Not that this is an espeically important part of Japanese culture, but didn't "Anime" develop sort of as a reaction to/parody of Disney cartoons?
Dunno, anime maybe. But manga art style has been around for longer than japanese modern popular culture. Some of the stereotypes were inspired by westerners after WW2 I think but the style in itself is older.
I have only watched 5 real animes, not counting Miyazaki movies which I also watched a few (Treasure Island was my favorite movie as a kid). I played more video games with manga themes and stereotypes though. Reason why I don't get into it more even though I like it is because I don't master the language good enough yet. I don't want to be just another unemployed loser who watched 1000 animes without even speaking the language. I want to be among the losers who can post YouTube movies about japanese things, translations etc and understand everything I read and watch as well as having japanese aspie/otaku/hikikomori friends online. I've seen some westerners who do this, they become popular with certain japanese people if they speak and write the language well enough (almost like a native).

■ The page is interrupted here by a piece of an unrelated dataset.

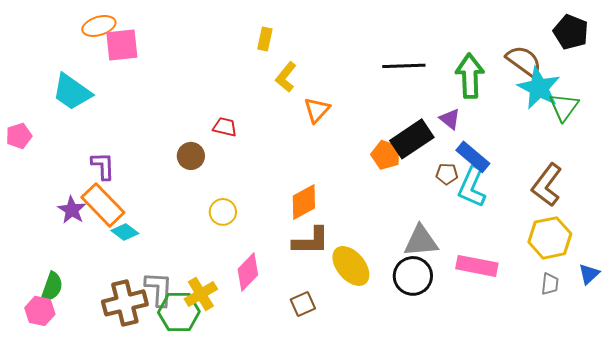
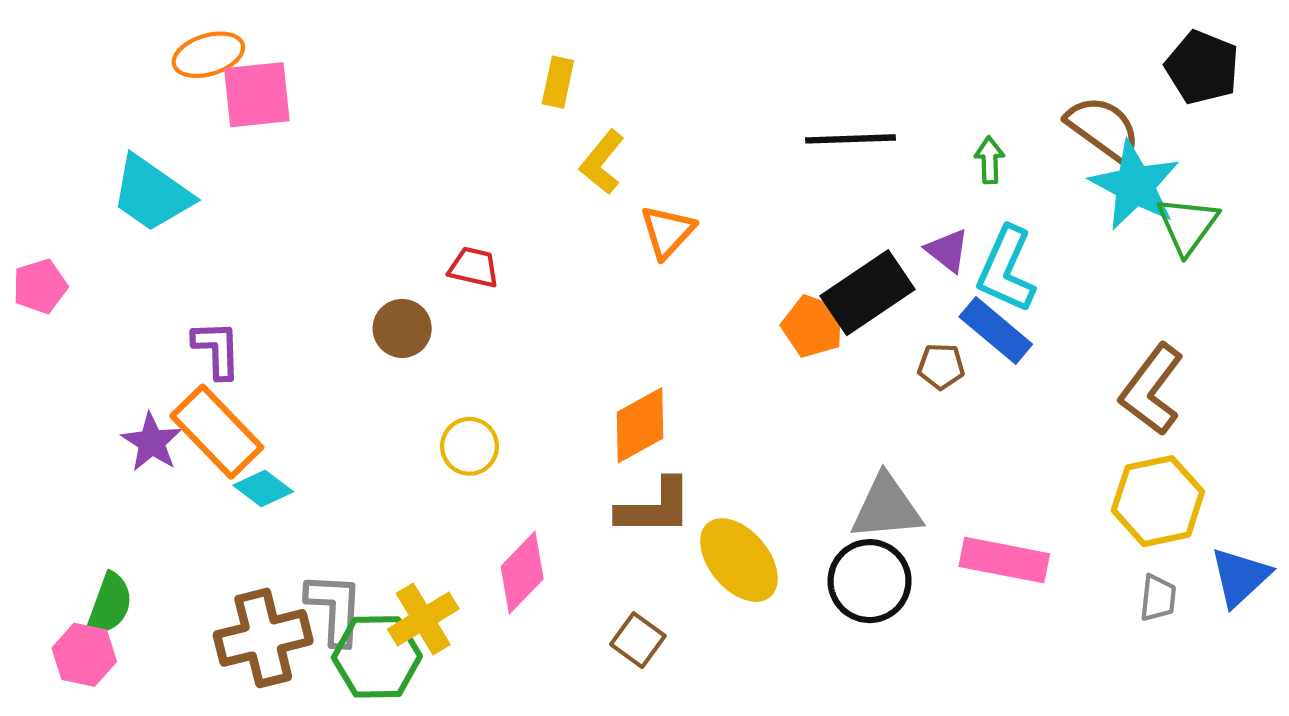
green arrow: (470, 76) -> (990, 160), size x0.5
cyan L-shape: (472, 187) -> (1006, 269), moved
blue triangle: (589, 274) -> (1240, 577), size x1.4
brown square: (303, 304) -> (638, 640), turned -30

I would like to eventually make "let's play - improve japanese vocabulary, kanji knowledge and grammar video game walkthroughs". I would play, stop and have the screen grey out with a large word or sentence in kanji appearing taken out of the conversation, I would explain the meaning and the grammar used. Every short language lesson like that would end with the words spinning and the "recruit/join entourage" sound from Suikoden playing. Between this I would fake voice act japanese for humor in certain dramatic scenes, imitating some of my favorite voice actors (my pronounciation isn't bad at all actually, I can imitate almost any language to a degree that impresses locals if I listen to it long enough) and I would also edit in random funny things to make it seem like more than just a let's play type of thing.